Your response should contain each line of the data that includes "dans".

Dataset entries
=== Begin Enclosure ===
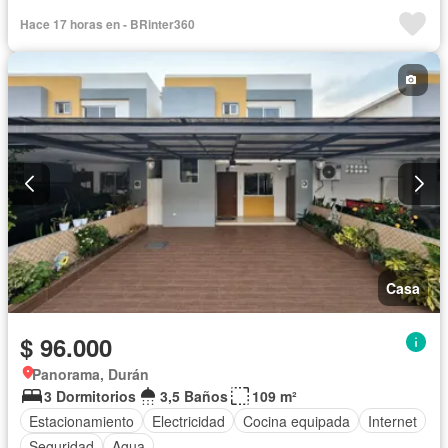
Hace 17 horas en - BRinter360
Casa
$ 96.000
Panorama, Durán
3 Dormitorios
3,5 Baños
109 m²
Estacionamiento
Electricidad
Cocina equipada
Internet
Seguridad
Agua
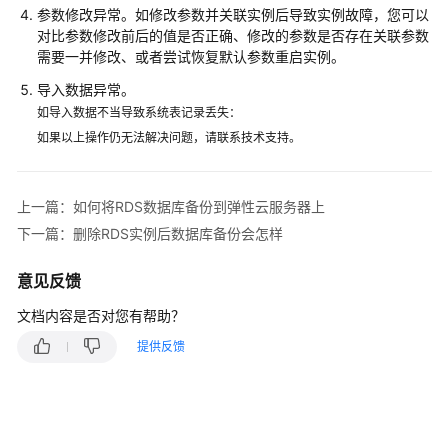
快
参数修改异常。如修改参数并关联实例后导致实例故障，您可以
速
对比参数修改前后的值是否正确、修改的参数是否存在关联参数
入
需要一并修改、或者尝试恢复默认参数重启实例。
门
导入数据异常。
如导入数据不当导致系统表记录丢失：
内
如果以上操作仍无法解决问题，请联系技术支持。
核
介
绍
上一篇：如何将RDS数据库备份到弹性云服务器上
用
下一篇：删除RDS实例后数据库备份会怎样
户
指
意见反馈
南
文档内容是否对您有帮助？
最
提供反馈
佳
实
践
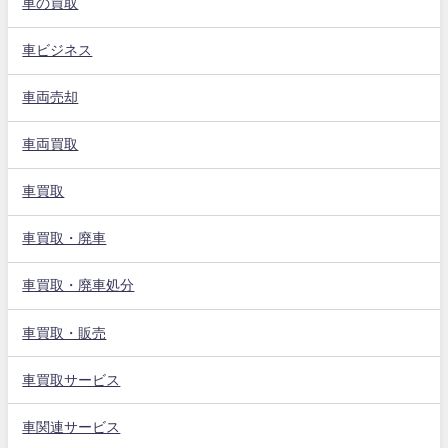
車の買取
車ビジネス
車両売却
車両買取
車買取
車買取・廃車
車買取・廃車処分
車買取・販売
車買取サービス
車関連サービス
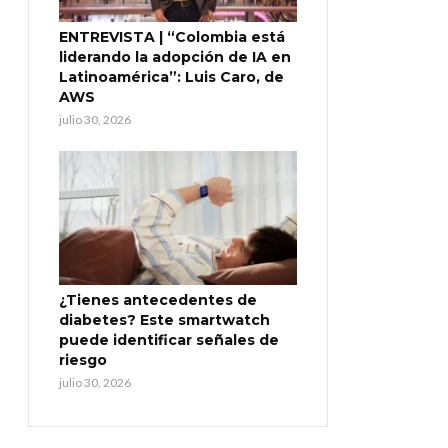
ENTREVISTA | “Colombia está
liderando la adopción de IA en
Latinoamérica”: Luis Caro, de
AWS
julio 30, 2026
¿Tienes antecedentes de
diabetes? Este smartwatch
puede identificar señales de
riesgo
julio 30, 2026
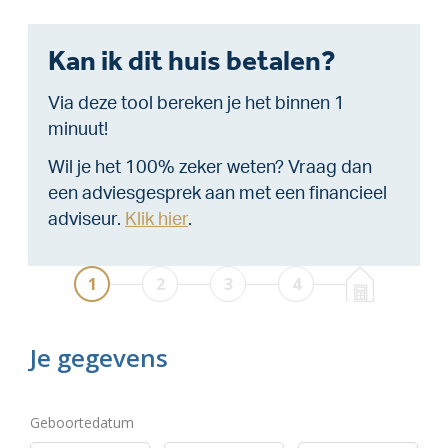
Kan ik dit huis betalen?
Via deze tool bereken je het binnen 1
minuut!
Wil je het 100% zeker weten? Vraag dan
een adviesgesprek aan met een financieel
adviseur.
Klik hier
.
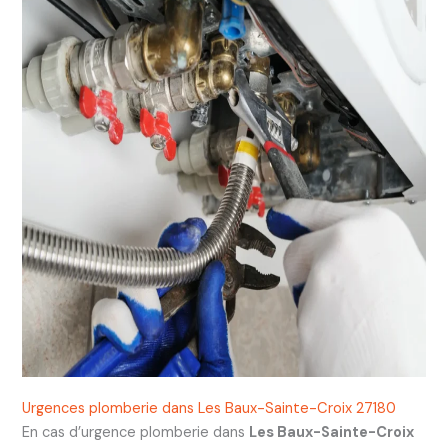
Urgences plomberie dans Les Baux-Sainte-Croix 27180
En cas d’urgence plomberie dans
Les Baux-Sainte-Croix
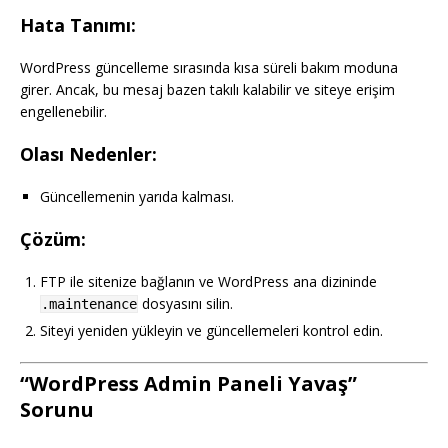
Hata Tanımı:
WordPress güncelleme sırasında kısa süreli bakım moduna
girer. Ancak, bu mesaj bazen takılı kalabilir ve siteye erişim
engellenebilir.
Olası Nedenler:
Güncellemenin yarıda kalması.
Çözüm:
FTP ile sitenize bağlanın ve WordPress ana dizininde
dosyasını silin.
.maintenance
Siteyi yeniden yükleyin ve güncellemeleri kontrol edin.
“WordPress Admin Paneli Yavaş”
Sorunu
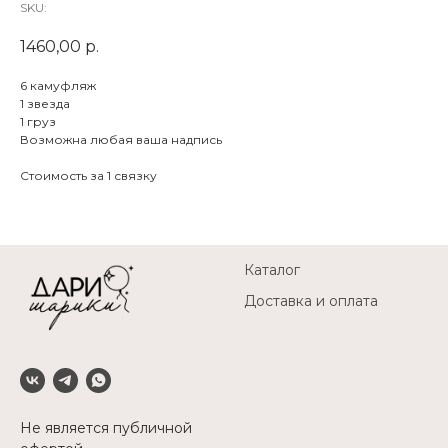
SKU:
1460,00
р.
6 камуфляж
1 звезда
1 груз
Возможна любая ваша надпись
Стоимость за 1 связку
Каталог
Доставка и оплата
Не является публичной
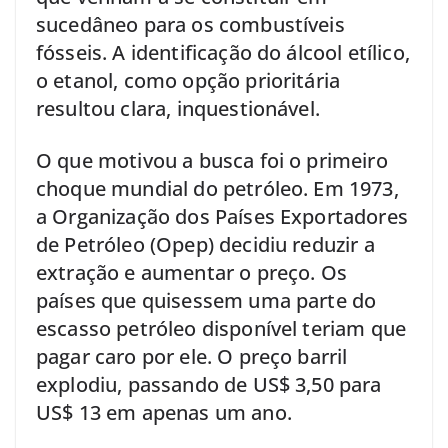
sucedâneo para os combustíveis
fósseis. A identificação do álcool etílico,
o etanol, como opção prioritária
resultou clara, inquestionável.
O que motivou a busca foi o primeiro
choque mundial do petróleo. Em 1973,
a Organização dos Países Exportadores
de Petróleo (Opep) decidiu reduzir a
extração e aumentar o preço. Os
países que quisessem uma parte do
escasso petróleo disponível teriam que
pagar caro por ele. O preço barril
explodiu, passando de US$ 3,50 para
US$ 13 em apenas um ano.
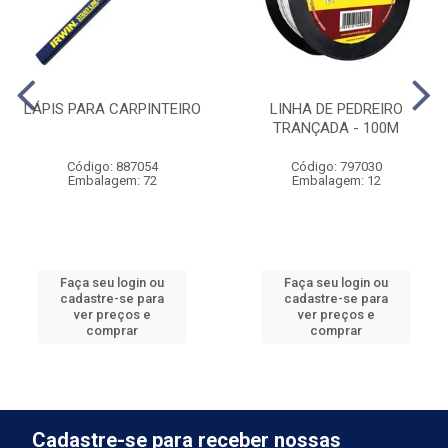
LÁPIS PARA CARPINTEIRO
LINHA DE PEDREIRO
TRANÇADA - 100M
Código: 887054
Código: 797030
Embalagem: 72
Embalagem: 12
Faça seu login ou
Faça seu login ou
cadastre-se para
cadastre-se para
ver preços e
ver preços e
comprar
comprar
Cadastre-se para receber nossas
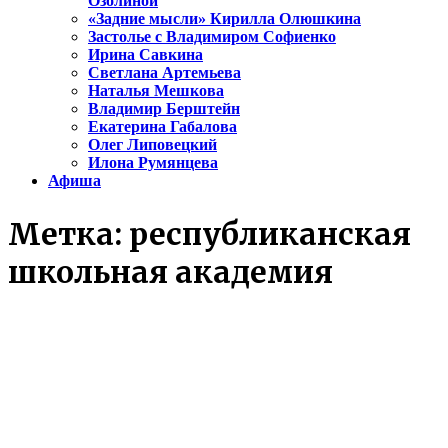
Озолиной
«Задние мысли» Кирилла Олюшкина
Застолье с Владимиром Софиенко
Ирина Савкина
Светлана Артемьева
Наталья Мешкова
Владимир Берштейн
Екатерина Габалова
Олег Липовецкий
Илона Румянцева
Афиша
Метка:
республиканская
школьная академия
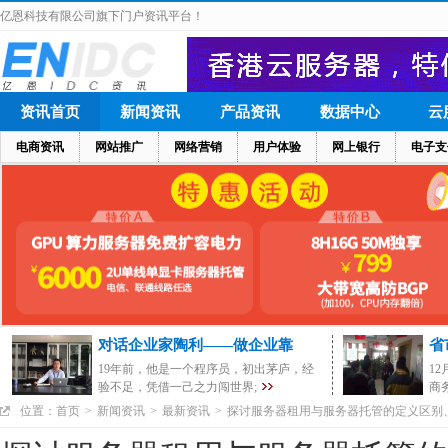
亿恩科技有限公司旗下门户资讯平台！
资讯首页
新闻资讯
产品资讯
数据中心
云
电商资讯
网站推广
网络营销
用户体验
网上银行
电子支
对话企业家陶利——做企业靠
省
19年前，他是一个程序员，初出茅庐，经
1
验不足，凭借一己之力闯世界;
商
位置：
首页
>
新闻资讯
>
最新资讯
>
探讨服务器租用与服务器托管的定义区别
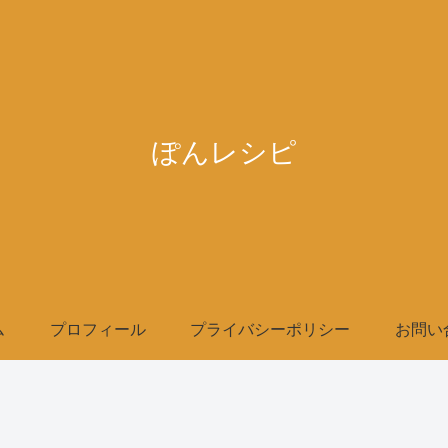
ぽんレシピ
ム
プロフィール
プライバシーポリシー
お問い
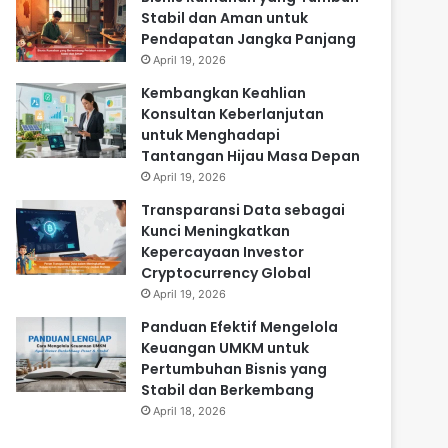
Stabil dan Aman untuk
Pendapatan Jangka Panjang
April 19, 2026
Kembangkan Keahlian
Konsultan Keberlanjutan
untuk Menghadapi
Tantangan Hijau Masa Depan
April 19, 2026
Transparansi Data sebagai
Kunci Meningkatkan
Kepercayaan Investor
Cryptocurrency Global
April 19, 2026
Panduan Efektif Mengelola
Keuangan UMKM untuk
Pertumbuhan Bisnis yang
Stabil dan Berkembang
April 18, 2026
=== End Enclosure ===
▶ Solution below
Urgences plomberie dans Les Baux-Sainte-Croix 27180
En cas d’urgence plomberie dans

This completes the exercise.